Although the exact mechanism of these agents on warts remains to be elucidated, most of the agents aim at eliminating the virus by enhancing host cell-mediated immunity instead of just clearance of the skin lesions. In our study, warts improved with both MMR vaccine and with Vitamin D3 treatment. No recurrence was noted at the end of 3 months of completion of treatment, which may represent long-term HPV-directed immunity and an advantage of immunotherapy.

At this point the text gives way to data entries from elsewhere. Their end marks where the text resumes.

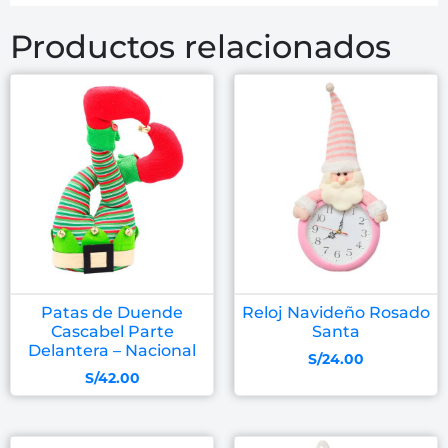
Productos relacionados
Patas de Duende
Reloj Navideño Rosado
Cascabel Parte
Santa
Delantera – Nacional
S/
24.00
S/
42.00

In an open-label placebo-controlled study done by Nofal and Nofal to evaluate the efficacy and safety of MMR vaccine in common warts, 70 patients were treated with intralesional MMR vaccine for recalcitrant warts every 3 weeks for a maximum of 3 sessions and complete clearance was noted in 63% of the cases. In a case-controlled study, 20 patients with common warts were treated with intralesional MMR vaccine, and complete response occurred in 65% of the patients. In an open-label prospective study, 30 patients with extragenital warts were treated with intralesional MMR vaccine every 2 weeks for 3–5 times, and complete response was noted in 70% of the patients. Other studies have reported response rates from 45% to 83% to intralesional Vitamin D3 and MMR.,
No significant side effects were noted in our study in both the groups and this was in concordance with previous studies.,
Limitations of our study were small sample size and short follow-up period of 3 months to detect any recurrences.
| Conclusion|| |
Nevertheless, both intralesional MMR and Vitamin D3 seem to be promising, safe, and possibly cost-effective treatments for recurrent warts. With low cost, good tolerability, effect on both treated and distant warts, low recurrence rates, and excellent safety profile, immunotherapy may be a first-line therapy for multiple disseminated warts and second-line therapy for warts recalcitrant to standard therapies.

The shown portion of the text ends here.